I got kind of used to not having Mark around. Admittedly, this is a dangerous thing. I think I've learned my lesson. On the one hand, how could I simply 'wait' for him to arrive when I didn't know when he would, but I also couldn't just live my life without him. People heard a lot about him, some suspected he didn't actually exist, and others didn't even catch on that I was married until months after Mark had gotten here. One person saw us at a party a month or so after Mark's arrival and said, "I see you two together a lot lately." Sorry buddy, your matchmaking skills are a bit after the fact.

When he did arrive we struggled for a while to figure out how to fit in. When I was here alone it hadn't been much of a problem, I pretty much hung out with other "singles". Then when Mark arrived, everyone disappeared. I later learned they were "giving us space". We were bored! I thought I'd upset my friends. That took us a while to sort out. But we did. And then we moved and started initiating things - inviting people over and stuff, and it felt much better - more natural. Now we sort of go through ebbs and flows. Sometimes we have so much activity we can barely cope, other times retreating into ourselves for weeks on end before we start longing for other people's company again. [at least that's my feeling, but I am admittedly the introvert in our marriage].

I do miss home. Right now, I miss the rain - the lush greenness of home. I miss having a car, or easy access to shopping facilities --- or shopping facilities that have things I actually want. Man, Target was convenient! Even though most Baha'is live within walking distance here, I miss the friends I used to just drop in on, or decide to do things with at the drop of a hat. People plan everything here. Sometimes that feels so formal to me. Of course, there's so much activity here, how do you have spontaneous moments?

I miss home, but I also wonder how I'll go back. The work I'm doing is definitely putting me in a position to get further into work involving the French-speaking world, be it Canada, Europe, Africa, or the Caribbean. Do I want to live in any of those places? Is there work I could do from the States? Where would I want to raise children? Have children? Where would be most likely to be able to help me with my migraines? What would Mark do in any of the abovementioned places?

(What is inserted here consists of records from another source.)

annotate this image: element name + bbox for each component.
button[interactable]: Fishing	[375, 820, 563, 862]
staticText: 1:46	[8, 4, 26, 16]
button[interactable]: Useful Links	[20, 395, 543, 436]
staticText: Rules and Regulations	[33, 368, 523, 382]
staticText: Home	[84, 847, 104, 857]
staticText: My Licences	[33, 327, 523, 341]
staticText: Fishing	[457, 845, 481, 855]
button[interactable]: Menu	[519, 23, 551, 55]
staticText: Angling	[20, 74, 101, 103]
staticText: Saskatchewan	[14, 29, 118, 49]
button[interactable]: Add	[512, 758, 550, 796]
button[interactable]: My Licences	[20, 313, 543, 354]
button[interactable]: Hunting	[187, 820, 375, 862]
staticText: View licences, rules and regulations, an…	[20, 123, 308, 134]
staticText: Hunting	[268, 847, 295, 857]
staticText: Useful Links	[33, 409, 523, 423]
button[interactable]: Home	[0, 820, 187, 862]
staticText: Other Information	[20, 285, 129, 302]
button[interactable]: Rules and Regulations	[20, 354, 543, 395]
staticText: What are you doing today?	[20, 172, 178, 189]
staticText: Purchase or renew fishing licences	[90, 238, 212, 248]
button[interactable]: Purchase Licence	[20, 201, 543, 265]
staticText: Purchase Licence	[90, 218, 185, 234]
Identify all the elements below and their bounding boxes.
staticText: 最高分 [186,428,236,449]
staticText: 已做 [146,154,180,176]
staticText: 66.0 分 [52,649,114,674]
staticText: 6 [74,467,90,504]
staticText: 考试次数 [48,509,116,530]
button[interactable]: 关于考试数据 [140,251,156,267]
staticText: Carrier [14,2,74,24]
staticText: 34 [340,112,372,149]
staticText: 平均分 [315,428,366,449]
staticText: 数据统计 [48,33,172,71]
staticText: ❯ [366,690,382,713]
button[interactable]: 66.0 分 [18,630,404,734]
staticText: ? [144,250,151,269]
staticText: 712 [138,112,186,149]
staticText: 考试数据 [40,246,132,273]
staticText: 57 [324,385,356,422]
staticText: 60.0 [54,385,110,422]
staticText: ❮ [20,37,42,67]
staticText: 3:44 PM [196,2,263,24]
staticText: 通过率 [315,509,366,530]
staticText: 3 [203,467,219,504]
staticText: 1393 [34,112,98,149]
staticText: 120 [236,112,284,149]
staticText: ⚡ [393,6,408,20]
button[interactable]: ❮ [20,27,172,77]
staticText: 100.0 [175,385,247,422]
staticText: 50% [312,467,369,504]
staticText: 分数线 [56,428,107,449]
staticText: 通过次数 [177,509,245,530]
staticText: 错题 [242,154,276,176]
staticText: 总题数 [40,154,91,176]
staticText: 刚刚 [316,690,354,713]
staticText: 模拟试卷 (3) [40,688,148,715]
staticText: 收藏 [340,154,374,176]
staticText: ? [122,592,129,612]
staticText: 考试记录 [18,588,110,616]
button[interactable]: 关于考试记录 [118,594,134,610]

Well, those are some things I've experienced and thoughts I've had over the past year.

July 2, 2004

Meanderings

I think I'm experiencing blog overload. I've actually had experiences where instead of being "in" them, I was thinking about how I would describe it on my blog. That's weird. At least in my opinion. And I can't even remember what those thoughts were. Duh...

Another weird thing... my brother has a link on his blog to my friend's blog. Read that again MY FRIEND. Okay, not that I'm possessive or anything, but I don't even know HOW to put a link to somebody's blog on my blog ... or I would. Ah well, sigh. Maybe somebody will read this, realize how pitiful this is, and tell me how to do it, because I haven't figured it out. I also happen to hate computer manuals as a whole because they are so dry, so boring, and well, not in my language.

I'm getting the shopping bug ... I'm beginning to itch for a long day of spending 'quality' time with another person whose shopping style is compatible to mine [I can go for long stretches, are you willing to let me try on 10 different shirts, then go out and get another pile of 10?]. I don't know why this is considered quality time, but I used to do this with my mother when I was younger, when I lived in the same hemisphere, that sort of thing. And I loved it. It was just her and me. For the day. So while we were shopping we'd be talking about all sorts of stuff... quality time, there ya' go. And I miss it. My dad was also a crucial part of this process. He was an EXCELLENT observer. When we returned home, with purchases - and exultant at how much money we'd 'saved', he'd sit down, ask us (or at least me, I can't remember how fully my mother participated in this ritual) to show or try on each item, and then he'd guess how much it cost. And he'd get excited at the good deals, and talk about how good something looked on me/us and where I/we could wear it.

Well, in any case, good memories. I miss my family.